The black-masked finch has a disjunct distribution; the subspecies are widely separated. The nominate subspecies has the more southerly and by far the larger range. It is found from the Pampas del Heath in extreme southeastern Madre de Dios Department in southeastern Peru east across northern Bolivia into western Brazil. In Brazil its range is roughly bounded by a line from the Bolivian border in west-central Mato Grosso east to northern Goiás, then southeast to southeastern Minas Gerais, and then west into Paraguay and extreme northeastern Argentina from western Paraná. Subspecies C. m. marajoara is found only on Marajó Island in the Amazon Delta of northeastern Brazil. A few records in eastern Brazil's Rio Grande do Norte have not been assigned to a subspecies.
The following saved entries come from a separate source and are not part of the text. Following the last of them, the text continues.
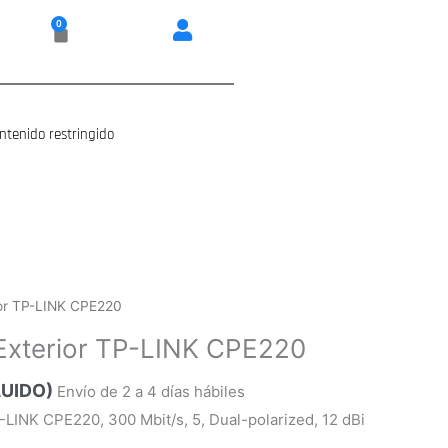
0
Carrito
ntenido restringido
ior TP-LINK CPE220
Exterior TP-LINK CPE220
LUIDO)
Envío de 2 a 4 días hábiles
-LINK CPE220, 300 Mbit/s, 5, Dual-polarized, 12 dBi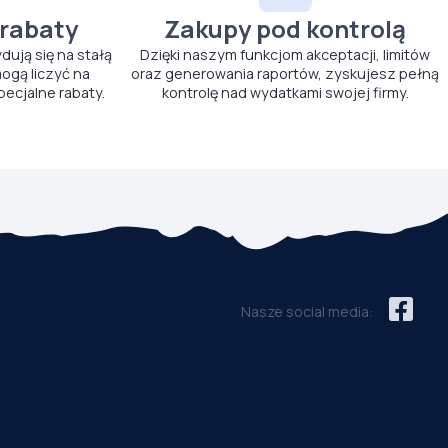
 rabaty
Zakupy pod kontrolą
ydują się na stałą
Dzięki naszym funkcjom akceptacji, limitów
ogą liczyć na
oraz generowania raportów, zyskujesz pełną
pecjalne rabaty.
kontrolę nad wydatkami swojej firmy.
Nasze social media: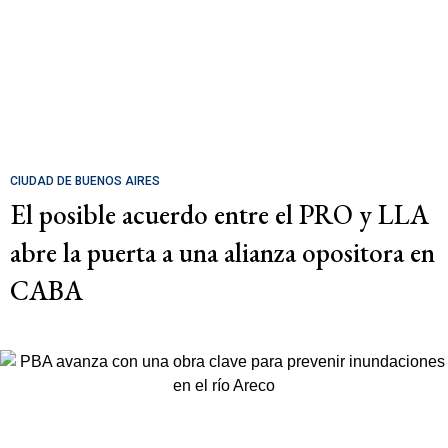
CIUDAD DE BUENOS AIRES
El posible acuerdo entre el PRO y LLA
abre la puerta a una alianza opositora en
CABA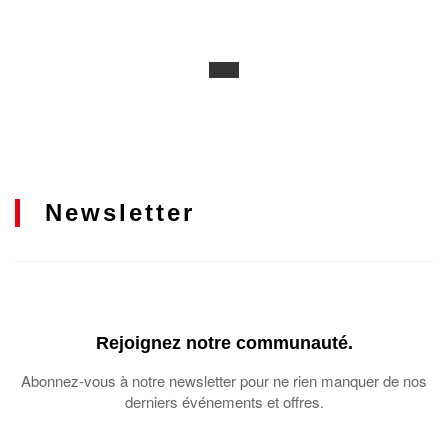
Newsletter
Rejoignez notre communauté.
Abonnez-vous à notre newsletter pour ne rien manquer de nos
derniers événements et offres.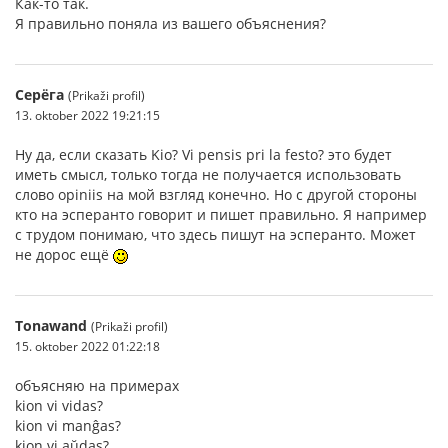
Как-то так.
Я правильно поняла из вашего объяснения?
Серёга
(Prikaži profil)
13. oktober 2022 19:21:15
Ну да, если сказать Kio? Vi pensis pri la festo? это будет
иметь смысл, только тогда не получается использовать
слово opiniis на мой взгляд конечно. Но с другой стороны
кто на эсперанто говорит и пишет правильно. Я например
с трудом понимаю, что здесь пишут на эсперанто. Может
не дорос ещё
Tonawand
(Prikaži profil)
15. oktober 2022 01:22:18
объясняю на примерах
kion vi vidas?
kion vi manĝas?
kion vi aŭdas?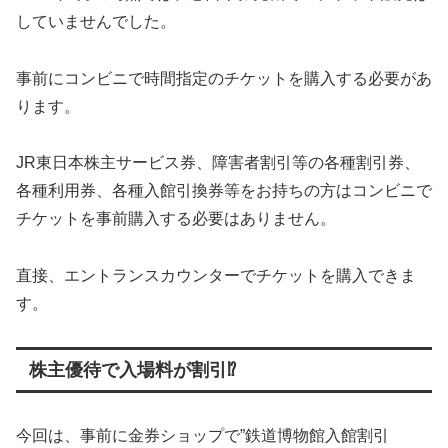
していませんでした。
事前にコンビニで時間指定のチケットを購入する必要があ
ります。
JR東日本株主サービス券、障害者割引等の各種割引券、
各種利用券、各種入館引換券等をお持ちの方はコンビニで
チケットを事前購入する必要はありません。
直接、エントランスカウンターでチケットを購入できま
す。
株主優待で入場料が割引⁉
今回は、事前に金券ショップで”鉄道博物館入館割引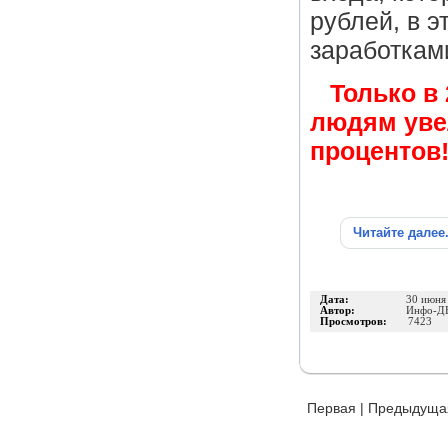
рублей, в 
заработкам
Только в
людям уве
процентов
Читайте далее
Дата:
30 июня
Автор:
Инфо-Д
Просмотров:
7423
Первая
|
Предыдуща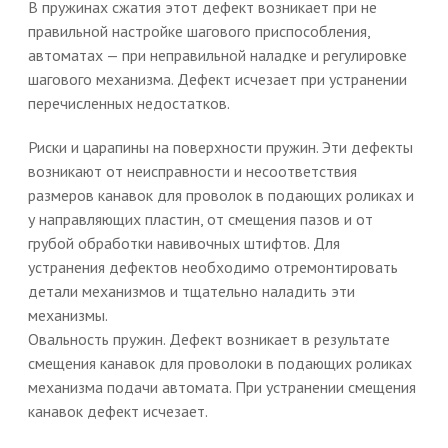
В пружинах сжатия этот дефект возникает при не
правильной настройке шагового приспособления,
автоматах — при неправильной наладке и регулировке
шагового механизма. Дефект исчезает при устранении
перечисленных недостатков.
Риски и царапины на поверхности пружин. Эти дефекты
возникают от неисправности и несоответствия
размеров канавок для проволок в подающих роликах и
у направляющих пластин, от смещения пазов и от
грубой обработки навивочных штифтов. Для
устранения дефектов необходимо отремонтировать
детали механизмов и тщательно наладить эти
механизмы.
Овальность пружин. Дефект возникает в результате
смещения канавок для проволоки в подающих роликах
механизма подачи автомата. При устранении смещения
канавок дефект исчезает.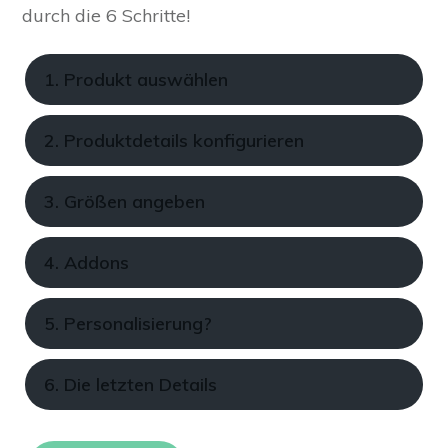
durch die 6 Schritte!
1. Produkt auswählen
2. Produktdetails konfigurieren
3. Größen angeben
4. Addons
5. Personalisierung?
6. Die letzten Details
The black-masked finch inhabits tall and tussock grasslands with minimal shrubs. In elevation it ranges from near sea level to 1200 m.

==Behavior==
===Movement===

The black-masked finch is a year-round resident.

===Feeding===

The black-masked finch's diet is not known. In the breeding season it typically forages in pairs and may form flocks in the non-breeding season. It usually forages under grass but sometimes on bare soil.

===Breeding===

The black-masked finch is thought to breed between September and December but nothing else is known about its breeding biology.

===Vocalization===

The black-masked finch's song is "high-pitched and insect-like, a set of paired notes so closely spaced as to sound like one frequency-modulated note, tziieeep, repeated at intervals of c. 2 seconds". A variant is "tziieep...tsi-tsíp...zz-tzzz...". Its call is "a high-pitched tsiip".

==Status==

The IUCN originally in 1988 assessed the black-masked finch as Threatened and since 1994 as Vulnerable. Its estimated population of between 6000 and 15,000 mature individuals is believed to be decreasing. "Suitable grasslands are being rapidly destroyed by mechanised agriculture, intensive cattle-ranching, afforestation, invasive grasses, excessive use of pesticides and annual burning." The species is considered "uncommon to rare" in Brazil. It does occur in many nominally protected areas but in some the protection is inadequately enforced.